Les jeunes installés mesurent l’importance de la sélection
Et la génétique commence à ne plus être considérée comme un levier à part de la conduite d’élevage, mais au moins avec une importance équivalente à l’alimentation ou au matériel.
« Il y a un assez bon turn-over parmi les sélectionneurs, apprécie l’expert en races ovines. Les jeunes éleveurs voient l’intérêt de la génétique appliquée à leurs élevages. Il y a un vrai potentiel à exploiter. » « Parmi les installations de ces dernières années, on observe davantage d’éleveurs dotés de diplôme d’études supérieures. Ceux-ci n’hésitent pas à remettre en question certaines pratiques, comme acheter le bélier tout-venant chez le voisin, au seul argument que c’est plus simple », développe Pascal Potard, vice-président de Géode, coopérative de génétique ovine.
L’ancien éleveur nous apprend que certaines races sont même tellement demandées que des ruptures d’approvisionnement sont parfois constatées. « Ce n’est pas un problème car on parvient à répondre à la demande dans la majorité des cas mais ça montre surtout le regain de dynamisme autour des reproducteurs de qualité génétique connue et reconnue. »

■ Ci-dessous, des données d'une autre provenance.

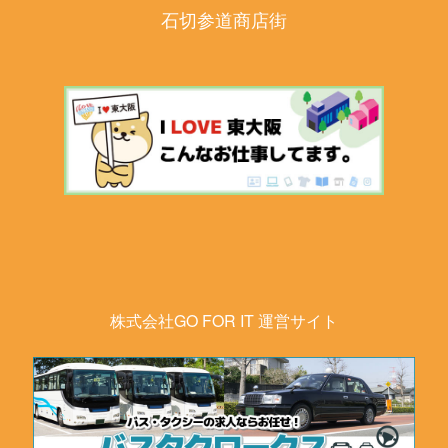
石切参道商店街
株式会社GO FOR IT 運営サイト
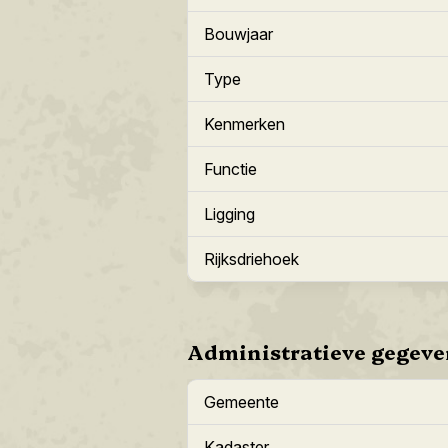
Bouwjaar
Type
Kenmerken
Functie
Ligging
Rijksdriehoek
Administratieve gegeve
Gemeente
Kadaster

Précision, sérieux et transparence
Néanmoins, se lancer dans la génétique n’est pas une mince affaire. Il est recommandé pour les éleveurs qui souhaitent s’investir davantage d’être précis, sérieux et transparent sur ce qui se passe sur l’élevage. « L’enregistrement des données (naissances, luttes – notamment pour les gestions en lots –, identification, sanitaire, etc.) est primordial pour pouvoir évaluer et connaître les capacités génétiques des reproducteurs. Il faut absolument s’y tenir et montrer patte blanche. »
Le travail collectif revêt ici une importance toute particulière. « Quand on fait le choix d’une race, on s’attend d’une part à ce qu’elle réponde aux besoins techno-économiques de l’éleveur, mais également qu’elle attire d’autres éleveurs, d’autres potentiels futurs sélectionneurs. Il faut donc être prêt à jouer le jeu du collectif. » Bertrand Bouffartigue rappelle par ailleurs que les sélectionneurs doivent accepter de se séparer de leurs meilleurs béliers, qui intégreront les stations de contrôle individuel et seront vendus à d’autres éleveurs. De même, il n’aura pas toujours le choix du bélier qui inséminera ses brebis, mais « tous les béliers qui sont diffusés par les organismes de sélection (OS) sont d’excellents reproducteurs », tempère-t-il.
En résumé, rigueur interne et discipline collective sont les règles incontournables d’une gestion génétique réussie.
LE SAVIEZ-VOUS ?
19 organismes de sélection en France
La France compte 19 organismes de sélection (OS) pour plus d’une soixantaine de races ovines : 2 OS lait, 1 OS mixte (lait et viande), 16 OS viande (dont une ovin-bovin et 9 qui gèrent plusieurs races). L’OS Races ovines bretonnes est en cours de création.